昨日の2人
「あ、今日牧野の家行く予定だった」
「え?」
「そだそだ、行かな」
てん、てん、てん
「行かないの?」
「一緒に行っていいの?」
「何遠慮してんの?」
鼻で笑うのが、敦士らしさのひとつ。
バカにしてるみたいで嫌だって言われる事もよくあるらしいけど、本人は直す気全く無い。
でも友達と遊ぶ時も私をその場に呼んでくれるところが、優しくて好きすぎる。
敦士の車に乗り込んで、牧野くんの家まで行く。
いつも車内は彼の好きな曲。私の好きな曲を流そうとすると、これいい曲だから!って言って遮られる。
結局ハマるけど、私の好きなものは敦士は好きなんかな?その前に知ってるんかな?
牧野くんの家に着く。いつも通りダラダラ話して、笑って、終わる。
敦士がトイレに行った間、牧野くんに突然聞かれた言葉。
「このはちゃん、敦士おらん間浮気とかするん?」
「え?何それ。するわけないやん」
「そらそうやわな。
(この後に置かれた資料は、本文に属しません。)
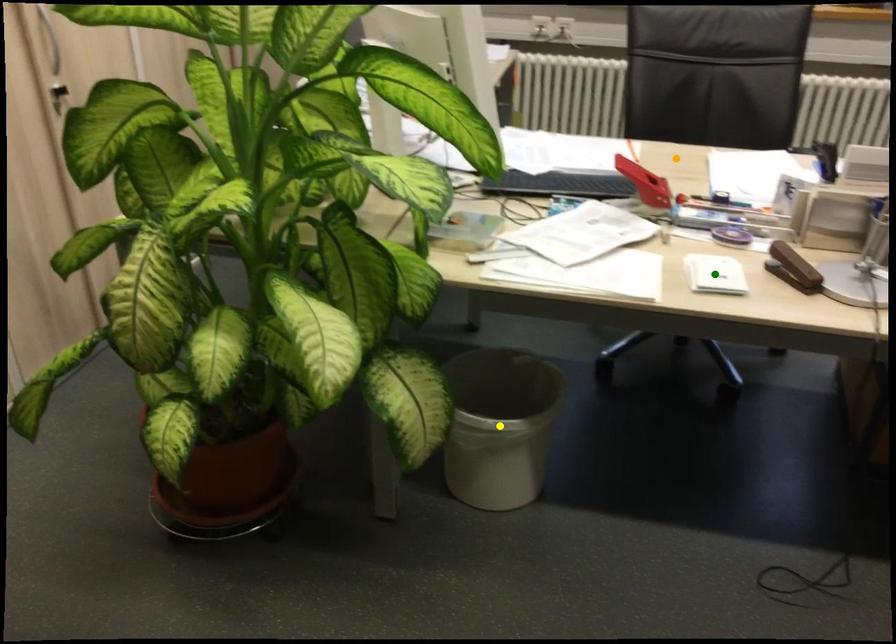 Order these from farthest to nearest:
green point, yellow point, orange point

1. orange point
2. yellow point
3. green point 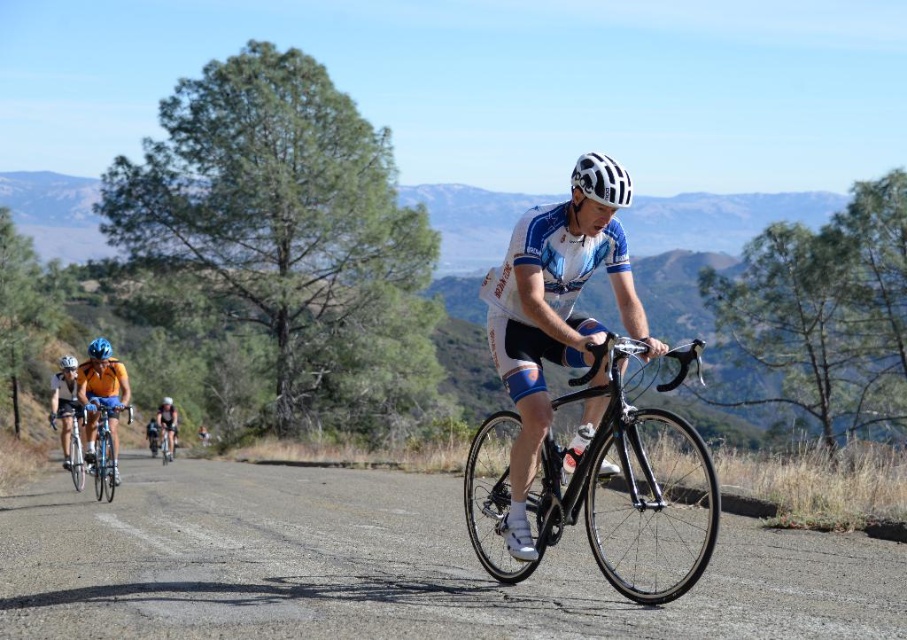 Which of these two, black rubber road bike at center or orange jersey cyclist at left, stands taller?

orange jersey cyclist at left

Between point (579, 634) and point (122, 365), which one is positioned in front?

Point (579, 634) is in front.

Identify the location of black rubber road bike at center. (386, 566).

Between point (80, 429) and point (80, 486), which one is positioned behind?

Point (80, 486)

Who is more distant from viewer, (70, 435) or (72, 438)?

Point (70, 435)

Where is `matte orange jersey at left`? matte orange jersey at left is located at coordinates (65, 404).

Is point (542, 392) positioned behind point (112, 472)?

That is False.

Find the location of `white matte cycling jersey at center`. white matte cycling jersey at center is located at coordinates (551, 323).

Is point (567, 317) behind point (100, 428)?

No, (567, 317) is in front of (100, 428).

Locate an element on the screen. white matte cycling jersey at center is located at coordinates (551, 323). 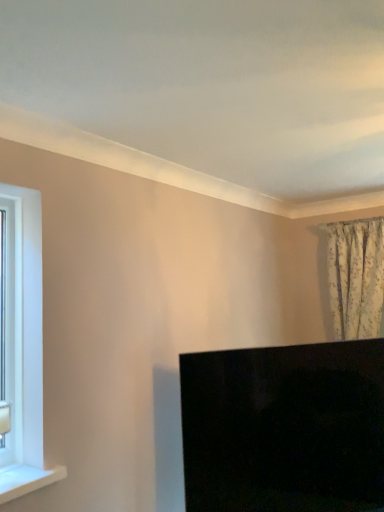 Identify the location of floral fabric curtain at upper right. The height and width of the screenshot is (512, 384). (356, 277).

This screenshot has width=384, height=512. In order to click on black glossy monitor at lower right in this screenshot , I will do `click(284, 428)`.

This screenshot has height=512, width=384. Describe the element at coordinates (284, 428) in the screenshot. I see `black glossy monitor at lower right` at that location.

This screenshot has height=512, width=384. Identify the location of floral fabric curtain at upper right. (356, 277).

Which is more to the right, white plastic window frame at left or floral fabric curtain at upper right?

floral fabric curtain at upper right.

Is floral fabric curtain at upper right at the back of white plastic window frame at left?

white plastic window frame at left is not turned away from floral fabric curtain at upper right.

Is white plastic window frame at left directly adjacent to floral fabric curtain at upper right?

white plastic window frame at left is not next to floral fabric curtain at upper right, and they're not touching.

Does white plastic window frame at left have a lesser width compared to floral fabric curtain at upper right?

Correct, the width of white plastic window frame at left is less than that of floral fabric curtain at upper right.

Is black glossy monitor at lower right bigger or smaller than white glossy window sill at lower left?

Considering their sizes, black glossy monitor at lower right takes up more space than white glossy window sill at lower left.

Is black glossy monitor at lower right turned away from white glossy window sill at lower left?

black glossy monitor at lower right does not have its back to white glossy window sill at lower left.

Considering the relative sizes of black glossy monitor at lower right and white glossy window sill at lower left in the image provided, is black glossy monitor at lower right wider than white glossy window sill at lower left?

Yes.

From a real-world perspective, is black glossy monitor at lower right positioned under white glossy window sill at lower left based on gravity?

Correct, in the physical world, black glossy monitor at lower right is lower than white glossy window sill at lower left.

Considering the sizes of objects black glossy monitor at lower right and white plastic window frame at left in the image provided, who is thinner, black glossy monitor at lower right or white plastic window frame at left?

white plastic window frame at left is thinner.

From a real-world perspective, is black glossy monitor at lower right on white plastic window frame at left?

Actually, black glossy monitor at lower right is physically below white plastic window frame at left in the real world.

Is black glossy monitor at lower right not inside white plastic window frame at left?

That's correct, black glossy monitor at lower right is outside of white plastic window frame at left.

Can you confirm if black glossy monitor at lower right is smaller than floral fabric curtain at upper right?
」
「なんで?」
尋ねた瞬間敦士が戻ってきて、牧野くんが「お菓子買ってくる」と外に出かけてしまった。
モヤモヤしてると、敦士が
「何?」と目を丸くして聞いてきた。
「急に敦士がおらん間に浮気するか?って聞いてきたからなんで?って聞いたら逃げた」
「ふーん」
「なんでそんなこと聞いてくるんかな?」
「信用ないんじゃない?」
「ひど!そんなふうに」
「違う、まっきー、女信用出来ないみたい、最近」
「なんで?」
「浮気されてるっぽいらしい」
「あらま…」
「あらま、って」
笑いだす敦士。牧野くんは、まだ戻ってこない。
「まぁまっきーだって浮気してんだから当然だろ。本命に裏切られたとか、そんなん関係ねえよ。自業自得。」
「敦士は?」
「え?」
「敦士は浮気してるの?」
「出来るわけないじゃん。1人さえ満足に出来ないのに。」
「ふーん。」
疑ってる訳じゃないけど、不安はある。
「ただいまー」
牧野くんが帰ってきて、話は終わった。
帰り道、静かに私の家へ向かう敦士が運転する車の中。
震える私の携帯を見ると、こーすけからの着信。
左手で音量を下げて、無言で出ていいよの合図をくれる敦士。
「このは~、今日さ、作業終わったから明日遊びみたいなもんだから!」
「あ、そうなん、わかった」
「冷たいー!もっと褒めろよな!俺1人で頑張ったんやから!」
「まぁ明日聞くから」
「今何やってんの?」
「遊んでる」
「…すまん、じゃあまた明日!」
「うん、バイバイ」
こーすけの電話は話しだすと長い。冷たくあしらってしまった気もするけど、いつもの事だし大丈夫。
「こーすけって奴にさ、俺のこと言ってるの?」
「え?言ったっけな?多分知ってるはず」
「ちゃんと言っとけよ」
少し乾いた声で敦士が言った。
私の家に着いて、部屋に入るなりソファーにダイブする敦士。
あと1時間したら帰る、そう言って眠るように目を閉じた彼の顔はとても可愛いかった。
ソファーの前に私が座ると、その瞬間を待っていたかのようにちゃんと座って後ろから髪をぐしゃぐしゃにしてきた。
「なによ、もう」
笑いながら後ろを向こうとすると、後ろから抱きしめられて動けなくなった。
珍しい敦士の行動に、沈黙する私。
「浮気しないから、すんなよな」
それだけ言ったら、後は体を離して、敦士は帰る支度を始めた。
寂しくなって、
「もう一回」と言うと
「なにが?」とにやにやしながら誤魔化された。
でも、最後に玄関で両手を取って、また来週ね、と言ってくれた笑顔に癒されて笑顔になった。
ずっと彼の両手の柔らかさと温度を思い出して、祈るような体制で眠りについた。